Task brief:
Scan the listing below for the word "tweet", then copy each line that has it.

Data to process:
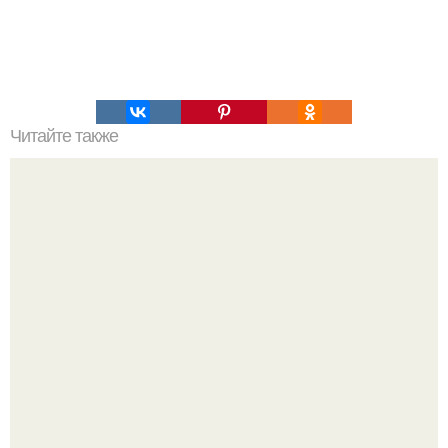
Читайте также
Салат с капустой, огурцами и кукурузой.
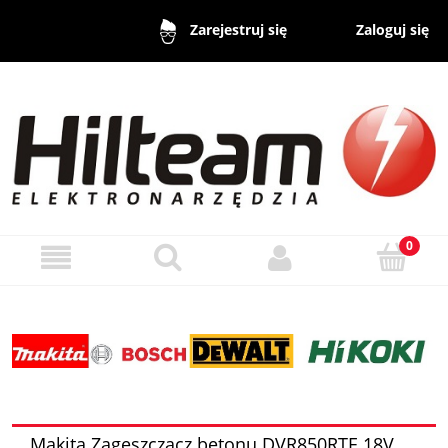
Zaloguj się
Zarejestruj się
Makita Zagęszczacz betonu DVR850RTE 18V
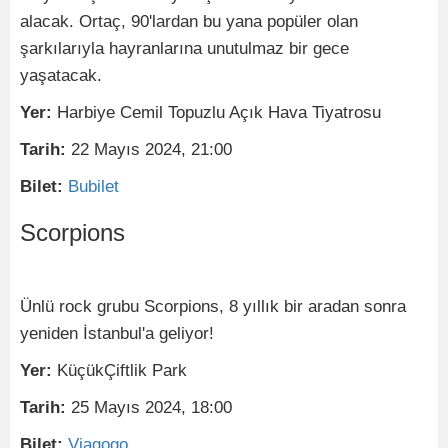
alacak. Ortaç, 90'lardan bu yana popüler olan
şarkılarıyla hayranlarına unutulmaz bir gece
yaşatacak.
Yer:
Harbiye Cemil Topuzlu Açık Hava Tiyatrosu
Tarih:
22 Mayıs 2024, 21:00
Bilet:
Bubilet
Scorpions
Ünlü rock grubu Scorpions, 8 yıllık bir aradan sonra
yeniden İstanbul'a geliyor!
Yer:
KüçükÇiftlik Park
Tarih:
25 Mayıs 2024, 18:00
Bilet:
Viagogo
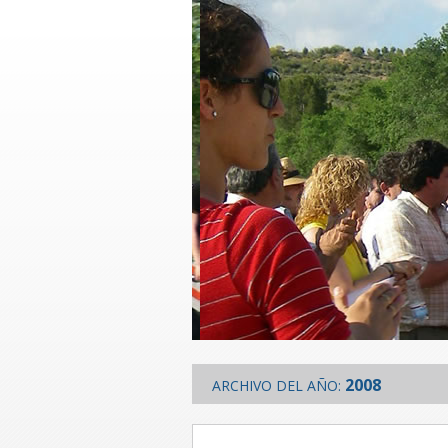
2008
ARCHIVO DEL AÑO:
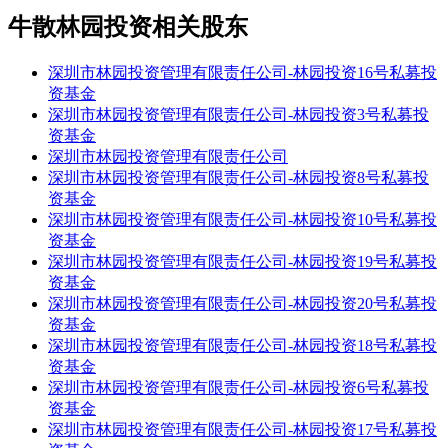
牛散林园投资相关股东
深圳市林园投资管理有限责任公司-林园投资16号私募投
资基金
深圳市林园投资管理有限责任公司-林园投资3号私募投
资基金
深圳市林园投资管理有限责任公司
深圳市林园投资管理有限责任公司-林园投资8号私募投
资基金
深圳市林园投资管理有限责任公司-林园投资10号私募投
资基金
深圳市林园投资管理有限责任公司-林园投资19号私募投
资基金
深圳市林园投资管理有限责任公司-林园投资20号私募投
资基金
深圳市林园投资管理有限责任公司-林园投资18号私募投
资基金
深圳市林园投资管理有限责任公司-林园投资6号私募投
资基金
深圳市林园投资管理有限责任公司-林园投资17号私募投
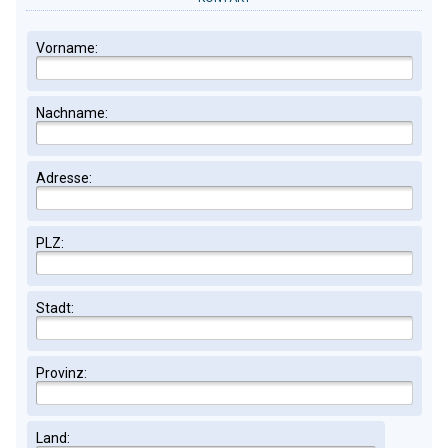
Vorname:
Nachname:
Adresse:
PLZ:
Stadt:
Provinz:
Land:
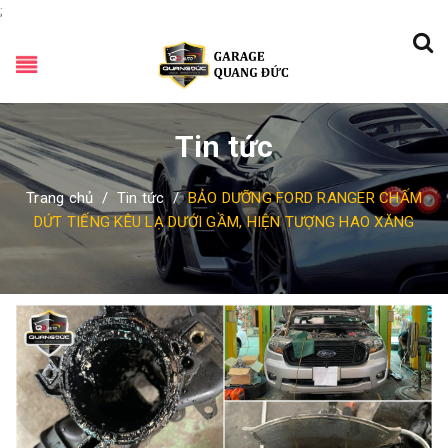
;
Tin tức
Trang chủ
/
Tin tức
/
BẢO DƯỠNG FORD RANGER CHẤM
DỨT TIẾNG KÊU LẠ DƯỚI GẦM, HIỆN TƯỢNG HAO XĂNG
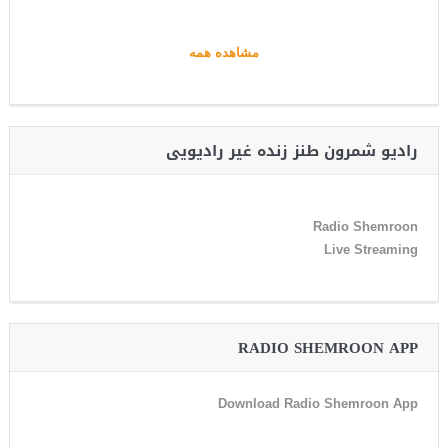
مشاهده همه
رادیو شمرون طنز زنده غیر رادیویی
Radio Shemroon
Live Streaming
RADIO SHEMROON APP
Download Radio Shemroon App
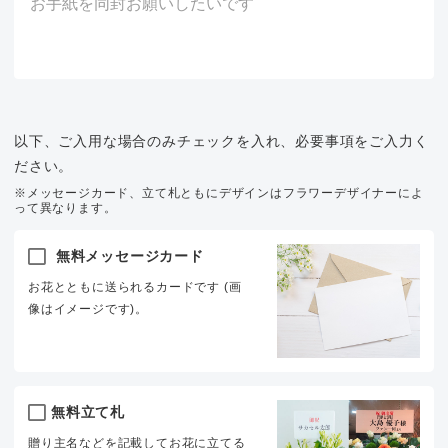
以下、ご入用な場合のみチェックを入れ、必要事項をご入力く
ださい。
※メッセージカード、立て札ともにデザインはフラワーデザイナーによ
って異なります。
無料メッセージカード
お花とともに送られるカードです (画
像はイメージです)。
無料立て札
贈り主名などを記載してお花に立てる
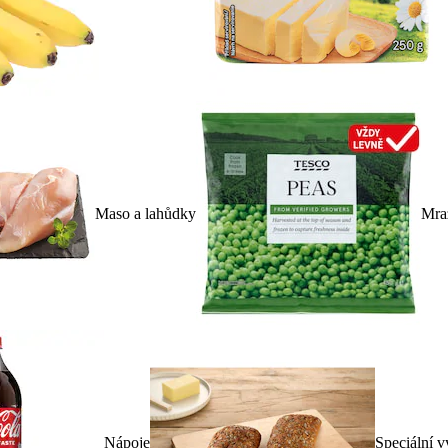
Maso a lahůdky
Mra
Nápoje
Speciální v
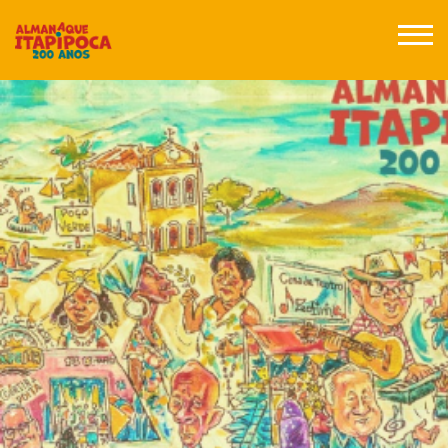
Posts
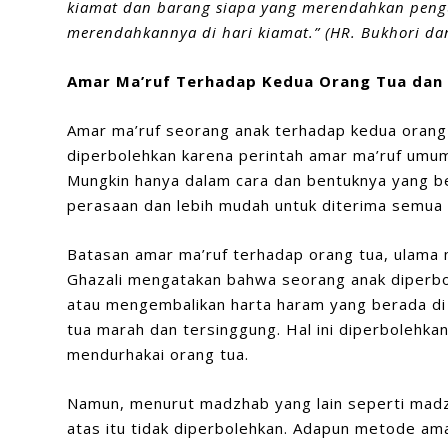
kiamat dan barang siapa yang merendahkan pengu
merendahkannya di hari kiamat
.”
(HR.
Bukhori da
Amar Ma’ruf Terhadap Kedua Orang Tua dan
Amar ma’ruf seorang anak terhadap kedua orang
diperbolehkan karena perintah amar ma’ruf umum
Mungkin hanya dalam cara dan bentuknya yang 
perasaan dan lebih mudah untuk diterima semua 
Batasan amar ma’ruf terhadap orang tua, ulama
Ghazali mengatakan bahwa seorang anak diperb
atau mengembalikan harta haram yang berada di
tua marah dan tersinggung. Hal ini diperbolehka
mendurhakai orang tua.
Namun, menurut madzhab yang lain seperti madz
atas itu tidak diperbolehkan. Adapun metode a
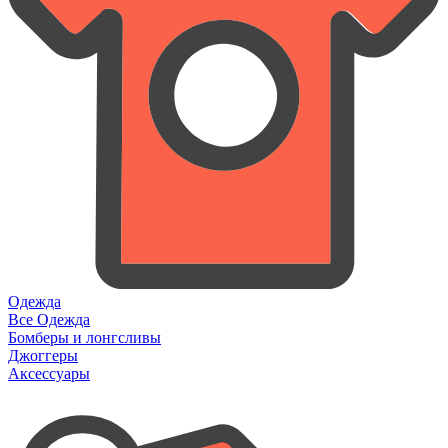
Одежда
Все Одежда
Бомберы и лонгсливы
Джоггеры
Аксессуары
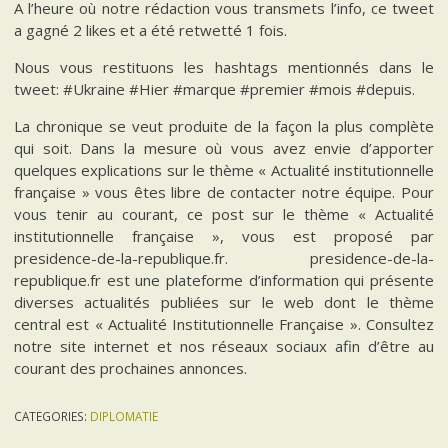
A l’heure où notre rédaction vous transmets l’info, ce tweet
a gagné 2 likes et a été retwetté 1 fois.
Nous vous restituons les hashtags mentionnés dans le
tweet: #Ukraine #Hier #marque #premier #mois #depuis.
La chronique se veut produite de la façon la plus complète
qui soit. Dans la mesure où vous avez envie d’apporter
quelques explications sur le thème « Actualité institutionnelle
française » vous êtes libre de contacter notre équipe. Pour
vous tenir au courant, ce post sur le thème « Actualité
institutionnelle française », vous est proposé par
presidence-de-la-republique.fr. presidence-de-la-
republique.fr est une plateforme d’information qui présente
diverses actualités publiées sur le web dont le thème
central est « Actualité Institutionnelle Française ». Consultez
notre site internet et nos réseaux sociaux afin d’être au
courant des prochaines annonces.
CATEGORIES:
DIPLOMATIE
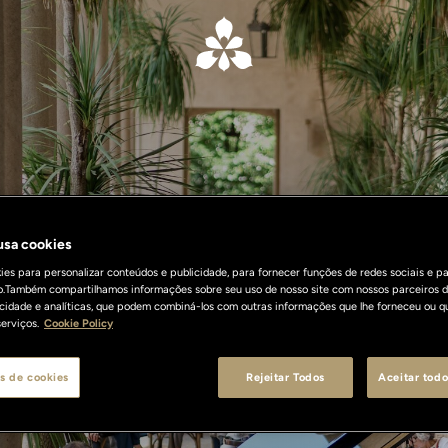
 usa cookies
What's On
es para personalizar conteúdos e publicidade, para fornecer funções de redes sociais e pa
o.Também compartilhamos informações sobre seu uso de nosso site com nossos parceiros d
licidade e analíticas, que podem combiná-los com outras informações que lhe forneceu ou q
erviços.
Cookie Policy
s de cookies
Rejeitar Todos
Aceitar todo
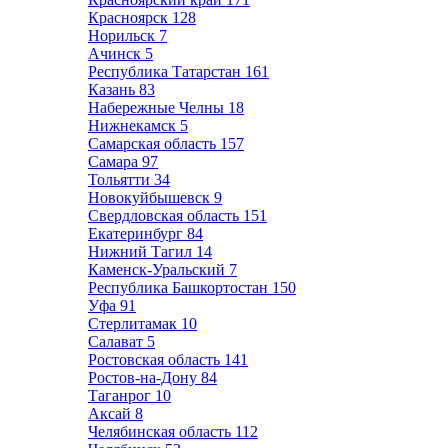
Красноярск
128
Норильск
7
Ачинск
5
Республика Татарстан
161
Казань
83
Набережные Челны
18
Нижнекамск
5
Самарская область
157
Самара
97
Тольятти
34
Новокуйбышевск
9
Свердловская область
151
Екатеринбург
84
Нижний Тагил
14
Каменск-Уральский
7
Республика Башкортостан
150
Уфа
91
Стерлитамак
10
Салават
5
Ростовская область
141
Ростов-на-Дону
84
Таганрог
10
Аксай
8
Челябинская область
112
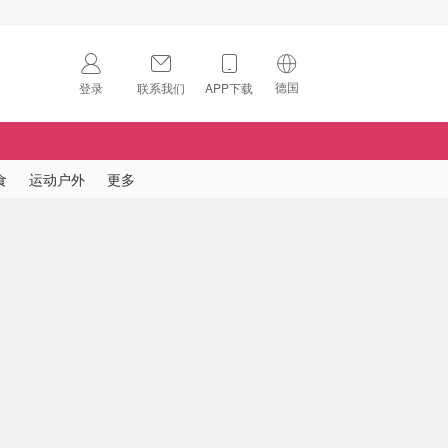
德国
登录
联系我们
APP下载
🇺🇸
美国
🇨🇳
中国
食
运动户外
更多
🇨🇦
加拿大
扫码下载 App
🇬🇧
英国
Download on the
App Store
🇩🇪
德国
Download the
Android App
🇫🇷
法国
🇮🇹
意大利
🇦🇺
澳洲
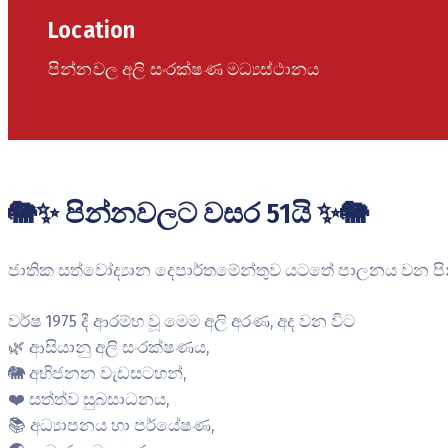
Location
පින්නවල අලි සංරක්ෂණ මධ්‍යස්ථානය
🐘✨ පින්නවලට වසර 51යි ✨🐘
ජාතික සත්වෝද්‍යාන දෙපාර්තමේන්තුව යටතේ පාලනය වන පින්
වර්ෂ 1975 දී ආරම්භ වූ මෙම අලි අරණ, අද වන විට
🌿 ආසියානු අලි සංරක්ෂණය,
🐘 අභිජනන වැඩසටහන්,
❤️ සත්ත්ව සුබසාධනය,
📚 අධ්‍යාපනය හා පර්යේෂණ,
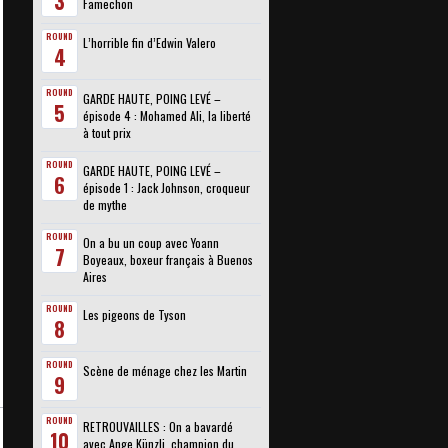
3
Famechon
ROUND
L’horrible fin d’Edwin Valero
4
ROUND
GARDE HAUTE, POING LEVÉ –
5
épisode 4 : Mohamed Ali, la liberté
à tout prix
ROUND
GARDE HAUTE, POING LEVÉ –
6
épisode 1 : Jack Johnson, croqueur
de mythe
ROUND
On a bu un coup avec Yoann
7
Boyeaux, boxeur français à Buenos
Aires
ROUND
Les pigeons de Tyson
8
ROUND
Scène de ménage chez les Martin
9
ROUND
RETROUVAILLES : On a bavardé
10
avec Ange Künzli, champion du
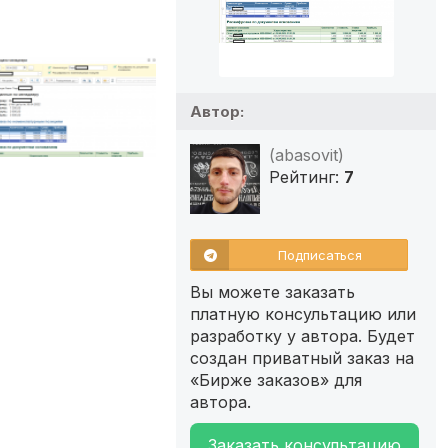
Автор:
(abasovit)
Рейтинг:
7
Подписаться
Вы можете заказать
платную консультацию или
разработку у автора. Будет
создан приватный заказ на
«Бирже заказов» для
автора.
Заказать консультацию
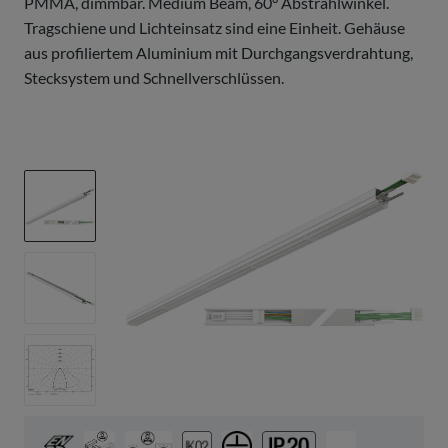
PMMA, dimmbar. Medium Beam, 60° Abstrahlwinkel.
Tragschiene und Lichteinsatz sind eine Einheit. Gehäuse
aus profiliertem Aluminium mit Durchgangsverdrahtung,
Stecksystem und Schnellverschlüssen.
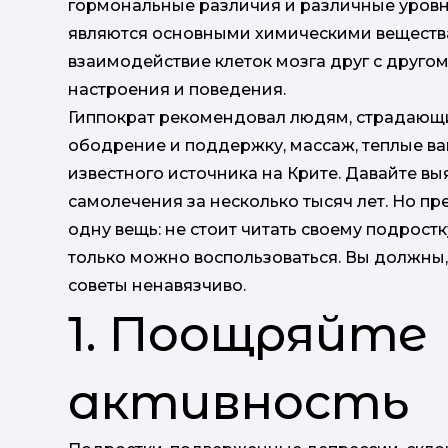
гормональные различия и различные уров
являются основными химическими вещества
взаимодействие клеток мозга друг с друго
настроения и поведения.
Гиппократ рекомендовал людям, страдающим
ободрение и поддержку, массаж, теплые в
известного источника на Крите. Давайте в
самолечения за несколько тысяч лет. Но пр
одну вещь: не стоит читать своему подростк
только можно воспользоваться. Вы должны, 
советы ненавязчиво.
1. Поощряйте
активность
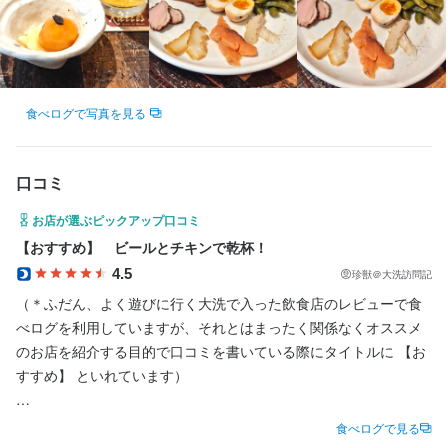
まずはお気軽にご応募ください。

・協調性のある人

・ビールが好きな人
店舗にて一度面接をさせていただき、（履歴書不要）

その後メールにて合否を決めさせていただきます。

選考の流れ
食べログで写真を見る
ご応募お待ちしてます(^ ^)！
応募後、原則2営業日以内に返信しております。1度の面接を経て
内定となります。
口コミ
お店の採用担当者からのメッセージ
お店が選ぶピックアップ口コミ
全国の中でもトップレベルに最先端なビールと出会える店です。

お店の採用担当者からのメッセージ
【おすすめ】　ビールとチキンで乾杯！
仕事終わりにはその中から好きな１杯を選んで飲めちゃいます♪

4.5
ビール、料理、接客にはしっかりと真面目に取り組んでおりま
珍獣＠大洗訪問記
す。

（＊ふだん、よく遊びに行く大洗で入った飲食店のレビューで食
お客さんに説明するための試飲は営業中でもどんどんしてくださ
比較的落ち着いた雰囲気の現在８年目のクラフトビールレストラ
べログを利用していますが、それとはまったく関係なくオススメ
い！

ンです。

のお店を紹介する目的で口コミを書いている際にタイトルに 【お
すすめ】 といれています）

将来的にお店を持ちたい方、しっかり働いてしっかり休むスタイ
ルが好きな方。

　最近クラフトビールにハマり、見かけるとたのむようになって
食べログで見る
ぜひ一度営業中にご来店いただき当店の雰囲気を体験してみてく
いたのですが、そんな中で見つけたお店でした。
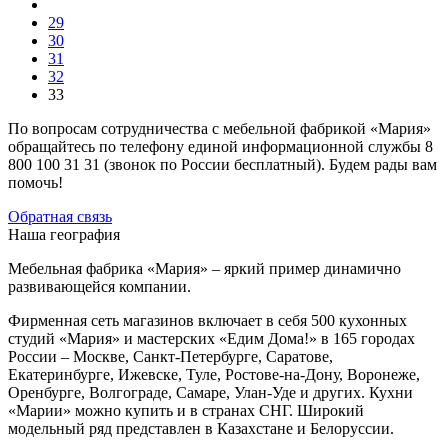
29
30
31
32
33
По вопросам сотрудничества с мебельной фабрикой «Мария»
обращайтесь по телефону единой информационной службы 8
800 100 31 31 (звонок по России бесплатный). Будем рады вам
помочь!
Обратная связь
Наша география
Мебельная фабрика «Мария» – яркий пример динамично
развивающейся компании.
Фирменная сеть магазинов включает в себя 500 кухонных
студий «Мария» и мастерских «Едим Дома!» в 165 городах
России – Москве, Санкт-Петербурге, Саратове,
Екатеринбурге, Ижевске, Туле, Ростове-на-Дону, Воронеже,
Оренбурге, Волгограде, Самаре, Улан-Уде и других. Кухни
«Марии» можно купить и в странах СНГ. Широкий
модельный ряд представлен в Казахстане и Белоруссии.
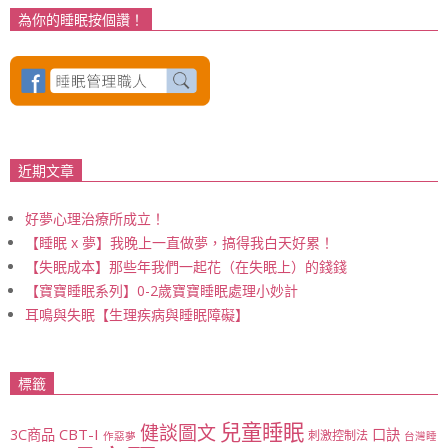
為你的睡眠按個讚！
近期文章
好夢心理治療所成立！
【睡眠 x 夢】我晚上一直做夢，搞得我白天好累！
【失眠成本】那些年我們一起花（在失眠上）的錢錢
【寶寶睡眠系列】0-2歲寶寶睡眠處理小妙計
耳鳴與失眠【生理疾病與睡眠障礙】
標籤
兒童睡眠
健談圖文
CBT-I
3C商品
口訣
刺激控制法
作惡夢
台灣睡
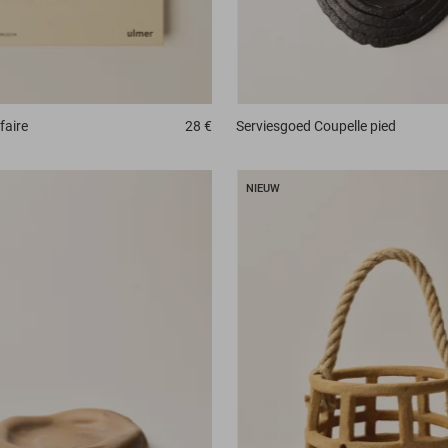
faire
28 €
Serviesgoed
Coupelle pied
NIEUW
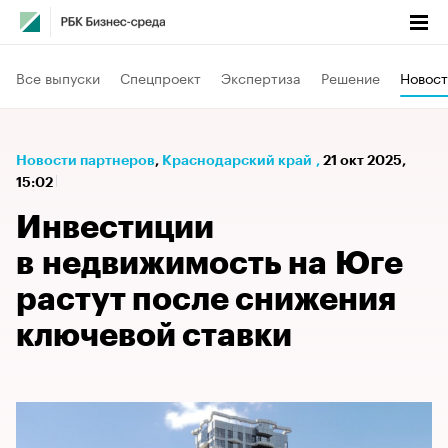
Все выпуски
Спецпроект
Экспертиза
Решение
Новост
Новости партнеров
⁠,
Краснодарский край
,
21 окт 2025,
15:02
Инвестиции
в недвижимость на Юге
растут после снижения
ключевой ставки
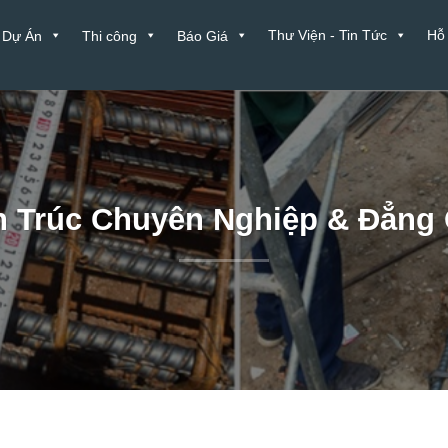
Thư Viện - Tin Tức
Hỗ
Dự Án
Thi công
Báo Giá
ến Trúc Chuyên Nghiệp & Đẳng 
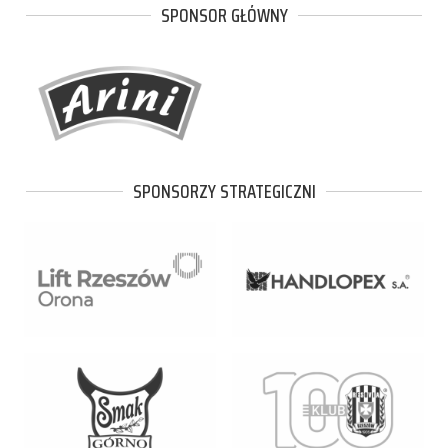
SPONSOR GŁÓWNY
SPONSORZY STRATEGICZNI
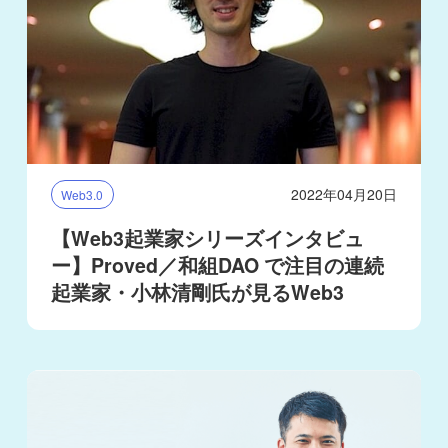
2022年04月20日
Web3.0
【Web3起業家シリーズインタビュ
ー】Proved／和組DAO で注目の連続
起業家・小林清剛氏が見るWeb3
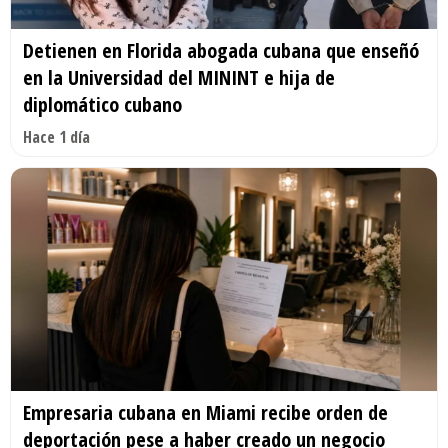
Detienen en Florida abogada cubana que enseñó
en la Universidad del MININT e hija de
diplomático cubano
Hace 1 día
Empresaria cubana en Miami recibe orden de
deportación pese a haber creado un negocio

Exercise result:
A l’heure où notre rédaction vous transmets l’info, ce tweet
tweet: #Ukraine #Hier #marque #premier #mois #depuis.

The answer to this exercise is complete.